Description of the task ::
Would you reproduce each line below exactly, leaving every picture out?

*** Block opens ***

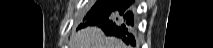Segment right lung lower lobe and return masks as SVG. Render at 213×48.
I'll use <instances>...</instances> for the list:
<instances>
[{"mask_svg": "<svg viewBox=\"0 0 213 48\" xmlns=\"http://www.w3.org/2000/svg\"><path fill=\"white\" fill-rule=\"evenodd\" d=\"M133 0H97L87 13L85 23L79 27L97 25L107 36L121 38L126 44L135 45L132 35V14L127 12Z\"/></svg>", "mask_w": 213, "mask_h": 48, "instance_id": "obj_1", "label": "right lung lower lobe"}]
</instances>
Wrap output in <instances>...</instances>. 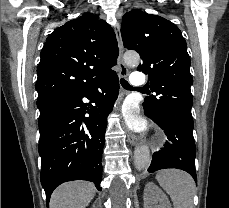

*** Block closes ***

Solution ::
Segment right lung lower lobe and return masks as SVG. Render at 213×48.
I'll use <instances>...</instances> for the list:
<instances>
[{"mask_svg": "<svg viewBox=\"0 0 213 48\" xmlns=\"http://www.w3.org/2000/svg\"><path fill=\"white\" fill-rule=\"evenodd\" d=\"M133 0H97L87 13L85 23L79 27L97 25L107 36L121 38L126 44L135 45L132 35V14L127 12Z\"/></svg>", "mask_w": 213, "mask_h": 48, "instance_id": "obj_1", "label": "right lung lower lobe"}]
</instances>
Wrap output in <instances>...</instances>. 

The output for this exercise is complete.